Fehlzeiten wegen unspezifischer Rückenschmerzen, die einen beträchtlichen Anteil an schmerzbedingten Fehlzeiten darstellen, sind für Österreich dem Fehlzeitenreport 2008 des Instituts für Wirtschaftsforschung zu entnehmen.
Ein Report des American Journal of Managed Care aus dem Jahr 2006, „Consequences of Neuropathic Pain: Quality-of-life Issues and Associated Costs“(McCarberg, 2006) nennt direkte Kosten zur Behandlung von akutem und chronischem Schmerz in den USA von über 100 Mrd. $/Jahr. Die mit chronischen Schmerzen verbundenen indirekten Kosten (Abwesenheit von der Arbeit und eingeschränkte Produktivität) werden auf ebenfalls 100 Mrd. $/Jahr geschätzt.

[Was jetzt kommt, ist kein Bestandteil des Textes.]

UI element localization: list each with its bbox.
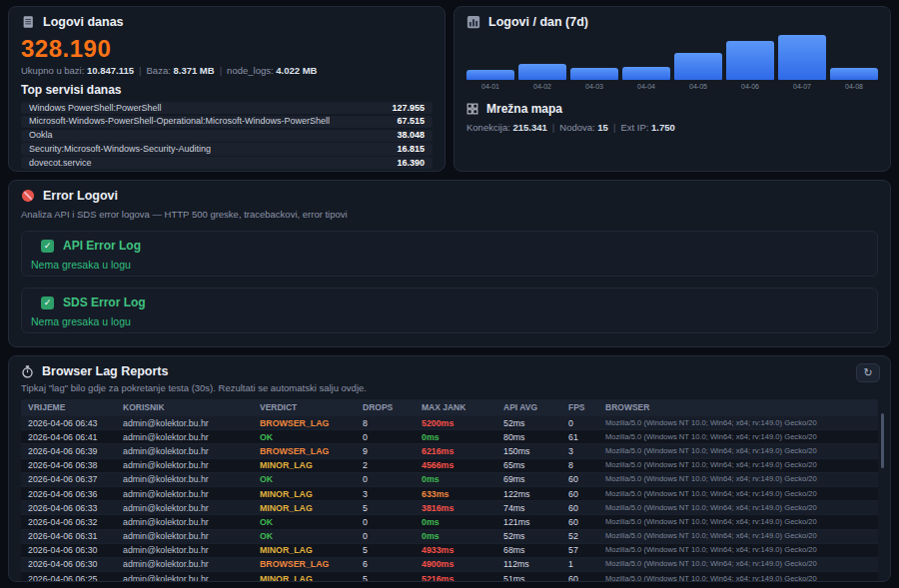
cell-user: admin@kolektor.bu.hr [123, 531, 260, 541]
cell-api-avg: 74ms [503, 503, 568, 513]
table-row: 2026-04-06 06:39 admin@kolektor.bu.hr BR… [21, 443, 878, 457]
cell-drops: 0 [363, 517, 422, 527]
service-count: 16.390 [397, 158, 425, 169]
logs-today-panel: Logovi danas 328.190 Ukupno u bazi: 10.8… [8, 6, 446, 172]
service-row: apache_SSL_access 10.351 [21, 171, 433, 172]
axis-tick-label: 04-01 [466, 83, 514, 90]
cell-api-avg: 150ms [503, 446, 568, 456]
service-name: Ookla [29, 130, 53, 141]
check-icon: ✓ [41, 240, 54, 253]
cell-drops: 2 [363, 460, 422, 470]
stat-item: Nodova: 15 [547, 122, 608, 133]
error-log-section: ✓ API Error Log Nema gresaka u logu [21, 231, 878, 277]
cell-browser: Mozilla/5.0 (Windows NT 10.0; Win64; x64… [605, 489, 878, 499]
bar [778, 35, 826, 80]
dashboard: Logovi danas 328.190 Ukupno u bazi: 10.8… [0, 0, 899, 588]
bar [466, 35, 514, 80]
refresh-button[interactable]: ↻ [856, 363, 880, 382]
cell-user: admin@kolektor.bu.hr [123, 432, 260, 442]
axis-tick-label: 04-04 [622, 83, 670, 90]
cell-fps: 60 [568, 489, 605, 499]
error-logs-subtitle: Analiza API i SDS error logova — HTTP 50… [21, 209, 878, 220]
cell-drops: 0 [363, 474, 422, 484]
service-name: Microsoft-Windows-PowerShell-Operational… [29, 116, 330, 127]
cell-fps: 60 [568, 517, 605, 527]
cell-drops: 5 [363, 503, 422, 513]
cell-drops: 0 [363, 531, 422, 541]
cell-fps: 60 [568, 574, 605, 582]
cell-time: 2026-04-06 06:41 [21, 432, 123, 442]
axis-tick-label: 04-05 [674, 83, 722, 90]
cell-max-jank: 6216ms [422, 446, 503, 456]
cell-user: admin@kolektor.bu.hr [123, 489, 260, 499]
refresh-icon: ↻ [863, 366, 872, 378]
cell-max-jank: 3816ms [422, 503, 503, 513]
bar-chart-icon [466, 15, 480, 29]
axis-tick-label: 04-02 [518, 83, 566, 90]
network-map-title: Mrežna mapa [486, 102, 562, 116]
logs-per-day-panel: Logovi / dan (7d) 04-0104-0204-0304-0404… [453, 6, 891, 172]
cell-api-avg: 51ms [503, 574, 568, 582]
cell-browser: Mozilla/5.0 (Windows NT 10.0; Win64; x64… [605, 574, 878, 582]
cell-verdict: MINOR_LAG [260, 545, 363, 555]
service-count: 38.048 [397, 130, 425, 141]
table-row: 2026-04-06 06:30 admin@kolektor.bu.hr BR… [21, 557, 878, 571]
table-row: 2026-04-06 06:30 admin@kolektor.bu.hr MI… [21, 543, 878, 557]
network-map-header: Mrežna mapa Konekcija: 215.341Nodova: 15… [466, 102, 878, 133]
top-services-title: Top servisi danas [21, 83, 433, 97]
cell-api-avg: 69ms [503, 474, 568, 484]
bar-chart-bars [466, 35, 878, 80]
cell-user: admin@kolektor.bu.hr [123, 517, 260, 527]
error-section-status: Nema gresaka u logu [31, 259, 868, 271]
col-vrijeme: VRIJEME [21, 399, 123, 415]
error-logs-header: Error Logovi [21, 189, 878, 203]
cell-user: admin@kolektor.bu.hr [123, 474, 260, 484]
cell-verdict: OK [260, 531, 363, 541]
cell-browser: Mozilla/5.0 (Windows NT 10.0; Win64; x64… [605, 460, 878, 470]
logs-per-day-chart: 04-0104-0204-0304-0404-0504-0604-0704-08 [466, 35, 878, 90]
cell-verdict: MINOR_LAG [260, 574, 363, 582]
table-row: 2026-04-06 06:37 admin@kolektor.bu.hr OK… [21, 472, 878, 486]
check-icon: ✓ [41, 296, 54, 309]
table-row: 2026-04-06 06:41 admin@kolektor.bu.hr OK… [21, 429, 878, 443]
axis-tick-label: 04-06 [726, 83, 774, 90]
cell-drops: 8 [363, 418, 422, 428]
cell-fps: 8 [568, 460, 605, 470]
cell-browser: Mozilla/5.0 (Windows NT 10.0; Win64; x64… [605, 545, 878, 555]
top-services-list: Windows PowerShell:PowerShell 127.955 Mi… [21, 102, 433, 172]
cell-verdict: OK [260, 517, 363, 527]
service-count: 16.815 [397, 144, 425, 155]
cell-max-jank: 0ms [422, 531, 503, 541]
cell-api-avg: 68ms [503, 545, 568, 555]
service-name: dovecot.service [29, 158, 92, 169]
stat-item: Ukupno u bazi: 10.847.115 [21, 65, 134, 76]
error-logs-title: Error Logovi [43, 189, 118, 203]
cell-user: admin@kolektor.bu.hr [123, 418, 260, 428]
cell-browser: Mozilla/5.0 (Windows NT 10.0; Win64; x64… [605, 531, 878, 541]
cell-drops: 5 [363, 545, 422, 555]
error-section-title: SDS Error Log [63, 295, 146, 309]
lag-reports-header: Browser Lag Reports [21, 364, 878, 378]
cell-fps: 57 [568, 545, 605, 555]
error-section-title: API Error Log [63, 239, 141, 253]
logs-icon [21, 15, 35, 29]
cell-browser: Mozilla/5.0 (Windows NT 10.0; Win64; x64… [605, 503, 878, 513]
cell-user: admin@kolektor.bu.hr [123, 574, 260, 582]
cell-user: admin@kolektor.bu.hr [123, 559, 260, 569]
network-grid-icon [466, 103, 478, 115]
col-browser: BROWSER [605, 399, 878, 415]
cell-time: 2026-04-06 06:32 [21, 517, 123, 527]
stat-item: Baza: 8.371 MB [134, 65, 215, 76]
cell-user: admin@kolektor.bu.hr [123, 503, 260, 513]
cell-fps: 52 [568, 531, 605, 541]
cell-drops: 0 [363, 432, 422, 442]
cell-fps: 61 [568, 432, 605, 442]
cell-api-avg: 52ms [503, 531, 568, 541]
col-verdict: VERDICT [260, 399, 363, 415]
table-row: 2026-04-06 06:43 admin@kolektor.bu.hr BR… [21, 415, 878, 429]
service-row: dovecot.service 16.390 [21, 157, 433, 169]
table-row: 2026-04-06 06:31 admin@kolektor.bu.hr OK… [21, 529, 878, 543]
lag-reports-title: Browser Lag Reports [42, 364, 168, 378]
error-log-sections: ✓ API Error Log Nema gresaka u logu ✓ SD… [21, 231, 878, 333]
table-scrollbar[interactable] [881, 413, 884, 468]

Der Artikel „Volkswirtschaftliche Kosten chronischer Schmerzen in der Schweiz – eine erste Annäherung“, Oggier, Schweiz. Ärztezeitung, 2007, kommt unter Heranziehung ausländischer Daten und des „Pain in Europe Surveys“ auf eine vorsichtige Schätzung von ca. 5 Mrd. Franken an Kosten für chronische Schmerzen im Jahr 2007.
In „Der Chronische Schmerz, Epidemiologie und Versorgung in Deutschland“, M. Zimmermann, 2004, wird von mind. 5 Mio. Erwachsenen mit dauernden/häufig wiederkehrenden Schmerzen und von mind. 600.000 Erwachsenen mit fortschreitend chronifizierender Schmerzkrankheit ausgegangen. Die Kosten (allerdings Stand 1993) werden insgesamt mit 38 Mrd. €/Jahr geschätzt (Therapie 10 Mrd. €, Arbeitsausfall 20 Mrd. €, Frühberentung 8 Mrd. €).
Die „Aktuelle Kostenanalyse von Schmerzerkrankungen in Schleswig-Holstein“, Initiative der AOK, Buschmann, 2001, die den Kostenaufwand für chronische Schmerzerkrankungen in Schleswig-Holstein im Jahr 1995 ermittelte, nennt Kosten von 108 Mio. DM, die für die Behandlung von chronischen Kopf- und Rückenschmerzsyndromen in Schleswig-Holstein aufgewendet werden mussten, wobei nur Aufnahmen in Akut-Krankenhäuser mit vollstationären Krankenhausbehandlungen eingeflossen sind (mittl. Kosten/Fall 6911 DM).
Keine der identifizierten Studien kommt zum Ergebnis, dass Schmerz ein wirtschaftlich wenig relevantes Phänomen wäre.